Page 1 of 2

bandwidth problem netns ovs

PostPosted: Tue Mar 03, 2015 4:43 am
by Stephane
Hi all,

I'm experiencing a bandwidth problem with a router (ubuntu running on a 3.14.17 grsec kernel with netns ans ovs). The bandwidth between 2 vm on 2 different networks (2 vlans tagged with ovs basically) is really slow (80kb/s = red color) whereas when rebooting my router on a regular kernel everything is ok (green color = 3.87Gb/s). Tests were done with iperf.
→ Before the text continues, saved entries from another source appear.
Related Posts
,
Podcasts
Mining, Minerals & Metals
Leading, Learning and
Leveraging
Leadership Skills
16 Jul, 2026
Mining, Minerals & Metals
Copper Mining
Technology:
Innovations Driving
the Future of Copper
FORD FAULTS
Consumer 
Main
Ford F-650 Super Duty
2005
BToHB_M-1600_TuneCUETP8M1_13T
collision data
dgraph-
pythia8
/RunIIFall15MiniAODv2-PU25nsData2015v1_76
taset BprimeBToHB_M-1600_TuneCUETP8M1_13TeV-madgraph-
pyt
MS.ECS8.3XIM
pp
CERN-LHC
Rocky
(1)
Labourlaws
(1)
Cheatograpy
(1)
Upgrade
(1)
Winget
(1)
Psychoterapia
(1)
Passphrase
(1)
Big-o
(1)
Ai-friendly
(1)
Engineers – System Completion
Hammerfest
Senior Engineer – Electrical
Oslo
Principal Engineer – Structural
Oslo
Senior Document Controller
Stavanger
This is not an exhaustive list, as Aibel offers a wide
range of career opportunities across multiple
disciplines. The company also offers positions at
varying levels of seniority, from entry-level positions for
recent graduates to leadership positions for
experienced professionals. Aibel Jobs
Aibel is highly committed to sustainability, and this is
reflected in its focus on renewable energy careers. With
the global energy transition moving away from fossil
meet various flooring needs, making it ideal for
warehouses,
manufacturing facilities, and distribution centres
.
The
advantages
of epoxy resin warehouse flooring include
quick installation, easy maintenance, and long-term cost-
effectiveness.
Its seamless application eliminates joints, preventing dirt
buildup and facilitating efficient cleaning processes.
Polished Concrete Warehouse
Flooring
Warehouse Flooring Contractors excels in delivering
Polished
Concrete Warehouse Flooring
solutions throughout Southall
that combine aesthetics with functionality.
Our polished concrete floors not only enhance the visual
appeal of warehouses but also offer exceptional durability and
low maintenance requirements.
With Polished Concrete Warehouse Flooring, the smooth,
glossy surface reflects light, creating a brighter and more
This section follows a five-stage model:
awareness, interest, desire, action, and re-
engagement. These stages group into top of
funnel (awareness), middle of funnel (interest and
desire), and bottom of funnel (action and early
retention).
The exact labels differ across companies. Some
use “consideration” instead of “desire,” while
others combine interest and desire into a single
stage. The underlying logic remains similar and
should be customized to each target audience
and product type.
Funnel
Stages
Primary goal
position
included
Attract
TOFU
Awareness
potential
Here is a picture representing the architecture :
http://postimg.org/image/dcs55r7nl/

Please tell me if you need more infos

grsec config :

CONFIG_GRKERNSEC_KMEM=y
CONFIG_GRKERNSEC_IO=y
CONFIG_GRKERNSEC_JIT_HARDEN=y
CONFIG_GRKERNSEC_PERF_HARDEN=y
CONFIG_GRKERNSEC_RAND_THREADSTACK=y
CONFIG_GRKERNSEC_PROC_MEMMAP=y
CONFIG_GRKERNSEC_KSTACKOVERFLOW=y
CONFIG_GRKERNSEC_BRUTE=y
CONFIG_GRKERNSEC_MODHARDEN=y
CONFIG_GRKERNSEC_HIDESYM=y
CONFIG_GRKERNSEC_RANDSTRUCT=y
CONFIG_GRKERNSEC_RANDSTRUCT_PERFORMANCE=y
CONFIG_GRKERNSEC_KERN_LOCKOUT=y
CONFIG_GRKERNSEC_PROC=y
CONFIG_GRKERNSEC_PROC_USERGROUP=y
CONFIG_GRKERNSEC_PROC_ADD=y
CONFIG_GRKERNSEC_LINK=y
CONFIG_GRKERNSEC_SYMLINKOWN=y
CONFIG_GRKERNSEC_FIFO=y
CONFIG_GRKERNSEC_SYSFS_RESTRICT=y
CONFIG_GRKERNSEC_DEVICE_SIDECHANNEL=y
CONFIG_GRKERNSEC_CHROOT=y
CONFIG_GRKERNSEC_CHROOT_MOUNT=y
CONFIG_GRKERNSEC_CHROOT_DOUBLE=y
CONFIG_GRKERNSEC_CHROOT_PIVOT=y
CONFIG_GRKERNSEC_CHROOT_CHDIR=y
CONFIG_GRKERNSEC_CHROOT_CHMOD=y
CONFIG_GRKERNSEC_CHROOT_FCHDIR=y
CONFIG_GRKERNSEC_CHROOT_MKNOD=y
CONFIG_GRKERNSEC_CHROOT_SHMAT=y
CONFIG_GRKERNSEC_CHROOT_UNIX=y
CONFIG_GRKERNSEC_CHROOT_FINDTASK=y
CONFIG_GRKERNSEC_CHROOT_NICE=y
CONFIG_GRKERNSEC_CHROOT_SYSCTL=y
CONFIG_GRKERNSEC_CHROOT_CAPS=y
CONFIG_GRKERNSEC_CHROOT_INITRD=y
CONFIG_GRKERNSEC_RESLOG=y
CONFIG_GRKERNSEC_SIGNAL=y
CONFIG_GRKERNSEC_TIME=y
CONFIG_GRKERNSEC_PROC_IPADDR=y
CONFIG_GRKERNSEC_RWXMAP_LOG=y
CONFIG_GRKERNSEC_DMESG=y
CONFIG_GRKERNSEC_HARDEN_PTRACE=y
CONFIG_GRKERNSEC_PTRACE_READEXEC=y
CONFIG_GRKERNSEC_SETXID=y
CONFIG_GRKERNSEC_HARDEN_IPC=y
CONFIG_GRKERNSEC_TPE=y
CONFIG_GRKERNSEC_BLACKHOLE=y
CONFIG_GRKERNSEC_NO_SIMULT_CONNECT=y
CONFIG_GRKERNSEC_DENYUSB=y
CONFIG_GRKERNSEC_SYSCTL=y
CONFIG_GRKERNSEC_SYSCTL_ON=y

Re: bandwidth problem netns ovs

PostPosted: Tue Mar 03, 2015 8:29 am
by PaX Team
1. what about the PaX part of the config?
2. can you run perf on the host kernel while the two VMs are commucating to see where the CPU cycles are spent?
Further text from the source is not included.